→ **Exercise instructions**:
In this material, which lines include the string "Acerbi"? Show them.

Data shown START

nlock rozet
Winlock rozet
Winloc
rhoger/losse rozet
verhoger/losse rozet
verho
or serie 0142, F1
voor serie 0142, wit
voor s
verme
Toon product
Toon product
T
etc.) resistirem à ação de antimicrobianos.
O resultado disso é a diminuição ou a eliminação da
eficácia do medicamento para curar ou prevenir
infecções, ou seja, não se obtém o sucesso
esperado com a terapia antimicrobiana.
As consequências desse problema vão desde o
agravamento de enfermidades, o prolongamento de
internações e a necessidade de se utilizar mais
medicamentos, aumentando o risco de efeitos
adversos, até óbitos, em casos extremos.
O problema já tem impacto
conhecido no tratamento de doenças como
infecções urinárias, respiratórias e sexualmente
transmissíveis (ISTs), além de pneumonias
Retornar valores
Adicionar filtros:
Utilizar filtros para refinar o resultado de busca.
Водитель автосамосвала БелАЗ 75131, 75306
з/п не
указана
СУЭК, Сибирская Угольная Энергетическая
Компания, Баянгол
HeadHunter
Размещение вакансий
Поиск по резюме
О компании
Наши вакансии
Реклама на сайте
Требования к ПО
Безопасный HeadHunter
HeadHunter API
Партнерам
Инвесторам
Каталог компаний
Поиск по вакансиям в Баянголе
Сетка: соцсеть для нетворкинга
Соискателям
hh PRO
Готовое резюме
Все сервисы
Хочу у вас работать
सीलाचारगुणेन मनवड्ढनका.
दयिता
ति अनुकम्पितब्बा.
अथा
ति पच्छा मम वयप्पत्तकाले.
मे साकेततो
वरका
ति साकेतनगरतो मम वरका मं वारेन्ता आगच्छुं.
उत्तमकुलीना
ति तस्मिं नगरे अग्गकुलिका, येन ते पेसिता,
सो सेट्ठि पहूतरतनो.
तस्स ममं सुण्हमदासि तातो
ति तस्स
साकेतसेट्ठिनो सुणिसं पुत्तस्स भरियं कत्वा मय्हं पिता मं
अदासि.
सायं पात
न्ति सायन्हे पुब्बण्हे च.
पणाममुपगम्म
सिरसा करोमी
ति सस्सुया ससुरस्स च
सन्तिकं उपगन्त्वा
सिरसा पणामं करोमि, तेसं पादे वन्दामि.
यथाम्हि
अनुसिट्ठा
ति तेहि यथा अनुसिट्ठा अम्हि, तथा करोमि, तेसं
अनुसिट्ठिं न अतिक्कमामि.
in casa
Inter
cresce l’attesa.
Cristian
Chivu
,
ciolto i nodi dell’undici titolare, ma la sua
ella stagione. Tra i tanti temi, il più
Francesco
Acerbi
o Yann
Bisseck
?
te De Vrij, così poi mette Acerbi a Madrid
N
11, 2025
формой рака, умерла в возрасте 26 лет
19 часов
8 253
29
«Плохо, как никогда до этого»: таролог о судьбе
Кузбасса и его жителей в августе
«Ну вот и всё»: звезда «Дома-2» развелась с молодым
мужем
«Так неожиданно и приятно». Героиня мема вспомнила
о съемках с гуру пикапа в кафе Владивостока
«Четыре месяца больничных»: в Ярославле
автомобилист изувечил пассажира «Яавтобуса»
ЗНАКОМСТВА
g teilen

Data shown END
Data shown START

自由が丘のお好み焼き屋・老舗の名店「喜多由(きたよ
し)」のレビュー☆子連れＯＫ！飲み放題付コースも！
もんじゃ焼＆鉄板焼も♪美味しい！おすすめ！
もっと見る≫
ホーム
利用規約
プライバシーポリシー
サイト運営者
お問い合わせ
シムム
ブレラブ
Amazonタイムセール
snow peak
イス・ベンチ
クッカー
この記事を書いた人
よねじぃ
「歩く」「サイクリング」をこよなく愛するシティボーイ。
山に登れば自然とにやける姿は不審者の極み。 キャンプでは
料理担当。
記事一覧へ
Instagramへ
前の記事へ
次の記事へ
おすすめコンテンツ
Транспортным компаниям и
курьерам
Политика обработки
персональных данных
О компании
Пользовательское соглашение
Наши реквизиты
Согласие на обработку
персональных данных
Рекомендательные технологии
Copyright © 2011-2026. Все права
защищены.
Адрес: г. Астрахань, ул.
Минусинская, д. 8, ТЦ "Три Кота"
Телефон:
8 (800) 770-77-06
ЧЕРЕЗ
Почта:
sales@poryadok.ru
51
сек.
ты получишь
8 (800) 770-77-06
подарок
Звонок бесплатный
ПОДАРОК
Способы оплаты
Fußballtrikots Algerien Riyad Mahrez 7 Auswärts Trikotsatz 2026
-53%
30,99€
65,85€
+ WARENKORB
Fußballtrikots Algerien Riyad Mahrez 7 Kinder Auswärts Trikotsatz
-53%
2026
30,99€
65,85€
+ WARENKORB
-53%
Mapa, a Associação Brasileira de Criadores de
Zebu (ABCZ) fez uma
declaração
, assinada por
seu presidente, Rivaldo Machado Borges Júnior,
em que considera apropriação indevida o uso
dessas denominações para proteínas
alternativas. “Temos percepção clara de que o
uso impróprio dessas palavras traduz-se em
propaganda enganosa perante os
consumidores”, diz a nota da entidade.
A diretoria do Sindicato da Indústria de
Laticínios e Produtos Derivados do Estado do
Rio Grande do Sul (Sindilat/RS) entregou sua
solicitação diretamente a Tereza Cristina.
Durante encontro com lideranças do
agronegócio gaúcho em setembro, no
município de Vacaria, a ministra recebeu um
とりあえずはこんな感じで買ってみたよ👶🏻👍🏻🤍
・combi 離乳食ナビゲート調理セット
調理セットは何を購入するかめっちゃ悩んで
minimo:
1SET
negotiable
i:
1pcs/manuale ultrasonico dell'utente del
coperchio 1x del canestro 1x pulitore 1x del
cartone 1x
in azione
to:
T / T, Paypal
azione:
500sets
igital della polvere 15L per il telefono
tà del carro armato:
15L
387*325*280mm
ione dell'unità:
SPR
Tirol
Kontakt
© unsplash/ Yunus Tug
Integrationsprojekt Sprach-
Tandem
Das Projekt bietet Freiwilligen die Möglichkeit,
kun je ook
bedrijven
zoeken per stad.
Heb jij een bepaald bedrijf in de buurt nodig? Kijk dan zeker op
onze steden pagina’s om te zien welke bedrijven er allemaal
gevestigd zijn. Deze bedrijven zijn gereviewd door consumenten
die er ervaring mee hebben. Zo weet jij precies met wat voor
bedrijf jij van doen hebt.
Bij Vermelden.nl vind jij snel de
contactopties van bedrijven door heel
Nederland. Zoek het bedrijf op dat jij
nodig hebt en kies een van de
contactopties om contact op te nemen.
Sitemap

Data shown END

→ **Response to this exercise**:
Acerbi
te De Vrij, così poi mette Acerbi a Madrid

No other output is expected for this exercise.